* [PROBLEM DESCRIPTION] From the line that includes "efforts and the" down to the final line of the data below, copy every line exactly and leave the rest out.

··· DATASET ···

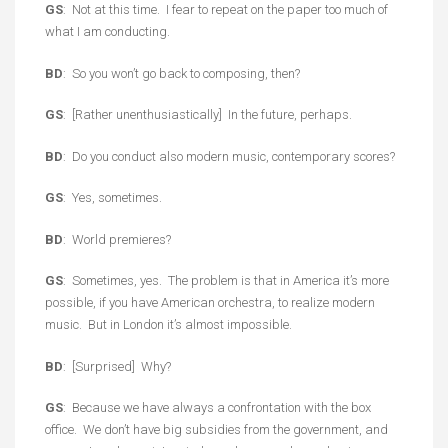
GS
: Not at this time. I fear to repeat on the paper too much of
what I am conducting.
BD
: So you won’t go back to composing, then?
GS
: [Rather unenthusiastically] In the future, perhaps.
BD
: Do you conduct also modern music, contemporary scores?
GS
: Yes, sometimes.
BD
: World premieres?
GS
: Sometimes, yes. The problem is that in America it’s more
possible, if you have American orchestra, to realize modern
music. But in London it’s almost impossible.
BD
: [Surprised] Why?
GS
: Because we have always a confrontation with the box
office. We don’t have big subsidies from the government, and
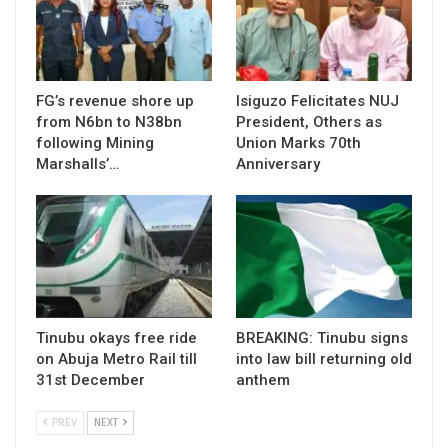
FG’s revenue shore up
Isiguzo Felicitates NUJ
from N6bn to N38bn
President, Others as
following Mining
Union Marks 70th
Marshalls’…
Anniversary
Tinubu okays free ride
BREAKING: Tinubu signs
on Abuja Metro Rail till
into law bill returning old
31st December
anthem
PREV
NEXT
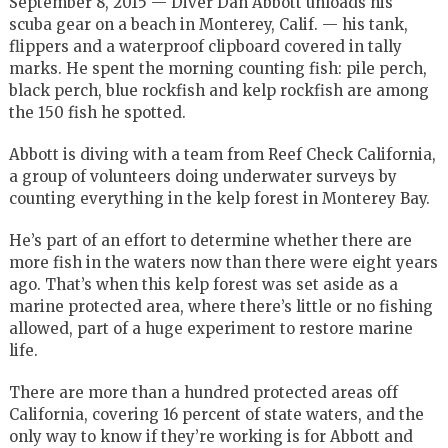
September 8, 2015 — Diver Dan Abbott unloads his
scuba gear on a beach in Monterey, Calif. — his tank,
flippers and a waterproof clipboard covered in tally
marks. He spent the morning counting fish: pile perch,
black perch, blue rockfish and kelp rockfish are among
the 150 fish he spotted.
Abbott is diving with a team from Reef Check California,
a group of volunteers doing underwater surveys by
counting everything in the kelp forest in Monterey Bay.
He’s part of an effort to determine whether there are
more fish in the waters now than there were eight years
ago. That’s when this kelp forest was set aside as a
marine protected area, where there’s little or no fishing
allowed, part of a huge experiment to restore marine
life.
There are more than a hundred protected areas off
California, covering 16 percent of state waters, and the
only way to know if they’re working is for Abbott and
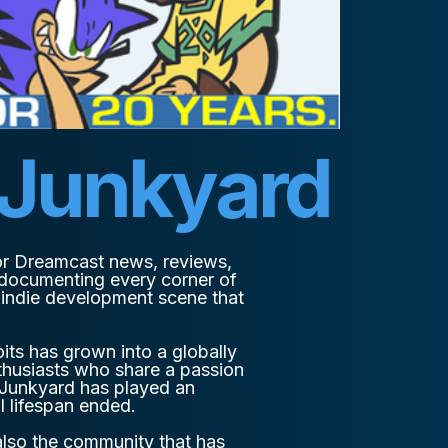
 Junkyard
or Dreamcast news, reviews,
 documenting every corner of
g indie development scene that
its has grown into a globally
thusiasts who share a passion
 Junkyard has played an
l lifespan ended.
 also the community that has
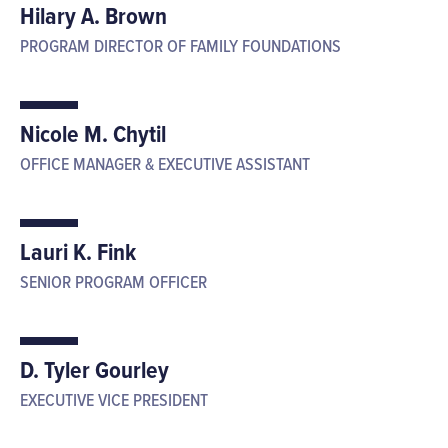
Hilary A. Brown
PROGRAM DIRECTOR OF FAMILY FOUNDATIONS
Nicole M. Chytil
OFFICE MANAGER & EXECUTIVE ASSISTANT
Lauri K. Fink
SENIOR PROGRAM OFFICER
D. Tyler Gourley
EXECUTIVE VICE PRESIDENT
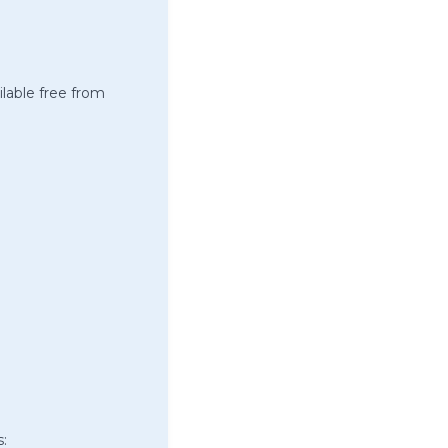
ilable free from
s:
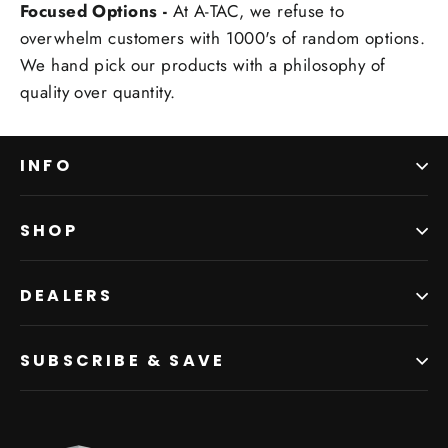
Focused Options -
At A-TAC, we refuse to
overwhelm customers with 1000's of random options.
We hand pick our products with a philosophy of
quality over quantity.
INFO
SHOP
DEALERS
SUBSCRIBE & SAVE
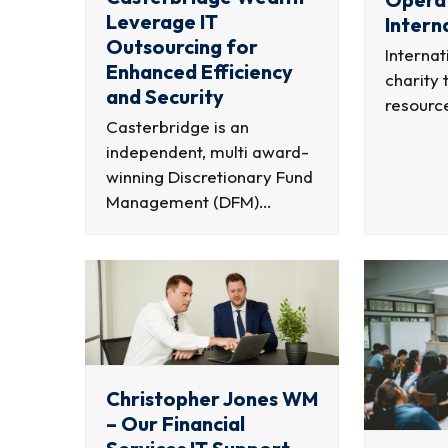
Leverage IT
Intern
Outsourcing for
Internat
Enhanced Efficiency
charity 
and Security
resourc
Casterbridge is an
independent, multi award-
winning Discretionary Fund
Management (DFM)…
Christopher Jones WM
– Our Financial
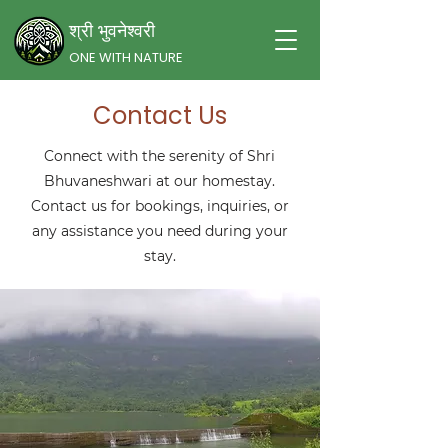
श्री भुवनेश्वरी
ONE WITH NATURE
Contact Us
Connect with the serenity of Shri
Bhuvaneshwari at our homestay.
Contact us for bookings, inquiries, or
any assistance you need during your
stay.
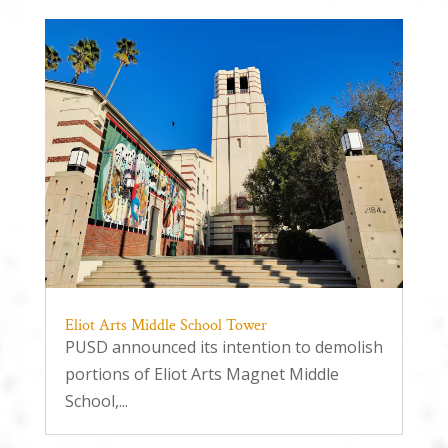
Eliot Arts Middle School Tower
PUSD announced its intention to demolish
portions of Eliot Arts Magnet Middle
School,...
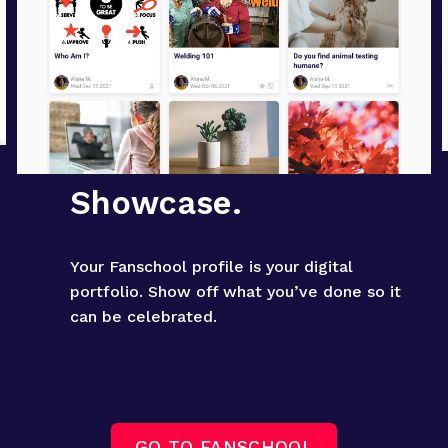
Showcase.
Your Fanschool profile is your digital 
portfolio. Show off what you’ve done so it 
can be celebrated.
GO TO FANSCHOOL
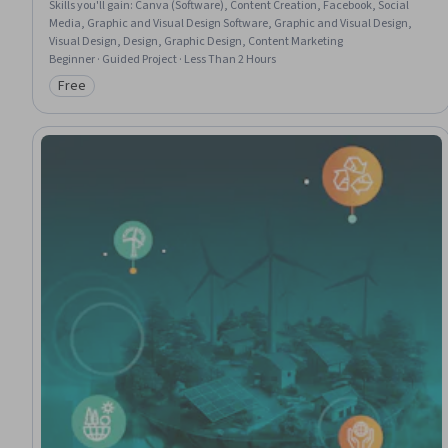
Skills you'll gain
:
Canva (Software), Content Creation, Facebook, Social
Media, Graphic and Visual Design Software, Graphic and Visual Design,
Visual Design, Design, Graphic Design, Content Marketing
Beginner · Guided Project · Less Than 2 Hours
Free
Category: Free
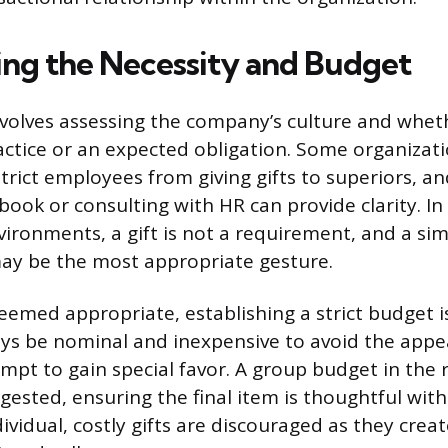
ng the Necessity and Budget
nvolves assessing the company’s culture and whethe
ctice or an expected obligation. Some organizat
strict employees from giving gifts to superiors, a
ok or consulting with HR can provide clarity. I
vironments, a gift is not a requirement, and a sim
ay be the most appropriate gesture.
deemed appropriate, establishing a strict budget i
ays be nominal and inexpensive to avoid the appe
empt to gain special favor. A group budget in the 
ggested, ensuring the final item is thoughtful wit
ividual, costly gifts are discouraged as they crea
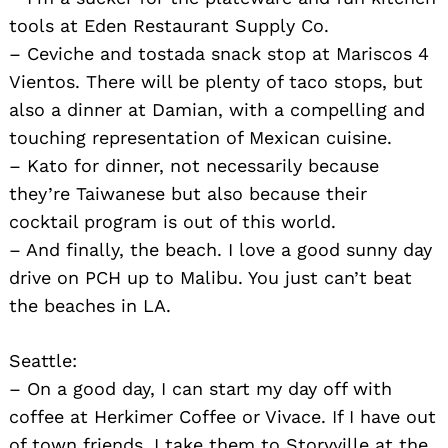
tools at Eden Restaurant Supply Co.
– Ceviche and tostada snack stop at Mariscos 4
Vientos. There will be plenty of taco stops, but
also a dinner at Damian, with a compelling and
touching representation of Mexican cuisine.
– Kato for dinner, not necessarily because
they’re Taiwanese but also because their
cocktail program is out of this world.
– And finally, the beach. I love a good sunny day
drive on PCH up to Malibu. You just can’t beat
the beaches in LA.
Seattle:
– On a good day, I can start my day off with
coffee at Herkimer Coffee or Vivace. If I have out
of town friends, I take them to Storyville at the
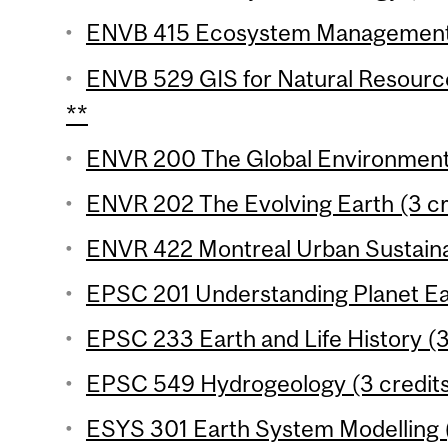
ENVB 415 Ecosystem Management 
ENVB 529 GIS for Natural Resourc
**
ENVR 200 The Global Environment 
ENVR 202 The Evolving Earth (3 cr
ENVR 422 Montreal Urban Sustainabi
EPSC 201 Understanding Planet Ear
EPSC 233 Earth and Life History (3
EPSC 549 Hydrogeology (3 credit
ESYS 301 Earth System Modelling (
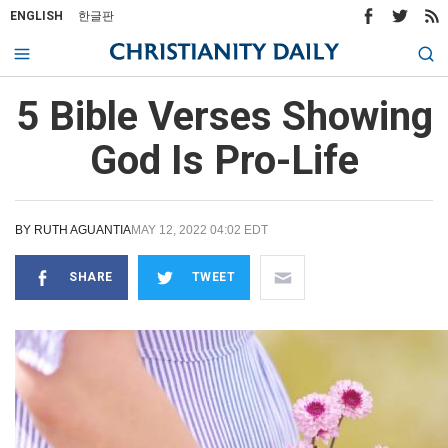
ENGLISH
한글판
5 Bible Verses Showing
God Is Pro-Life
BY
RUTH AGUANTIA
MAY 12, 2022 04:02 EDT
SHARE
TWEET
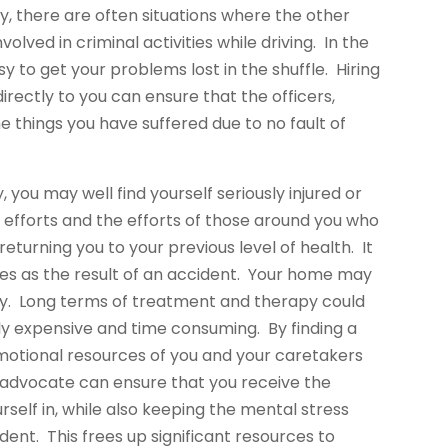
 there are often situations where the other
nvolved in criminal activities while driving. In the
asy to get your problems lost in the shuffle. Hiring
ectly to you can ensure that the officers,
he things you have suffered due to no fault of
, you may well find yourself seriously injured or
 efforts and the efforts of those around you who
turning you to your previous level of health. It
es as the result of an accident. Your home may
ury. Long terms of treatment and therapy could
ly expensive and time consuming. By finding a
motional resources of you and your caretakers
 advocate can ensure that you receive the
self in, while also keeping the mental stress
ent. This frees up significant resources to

···

* [WRITTEN ANSWER]
 efforts and the efforts of those around you who
turning you to your previous level of health. It
es as the result of an accident. Your home may
ury. Long terms of treatment and therapy could
ly expensive and time consuming. By finding a
motional resources of you and your caretakers
 advocate can ensure that you receive the
self in, while also keeping the mental stress
ent. This frees up significant resources to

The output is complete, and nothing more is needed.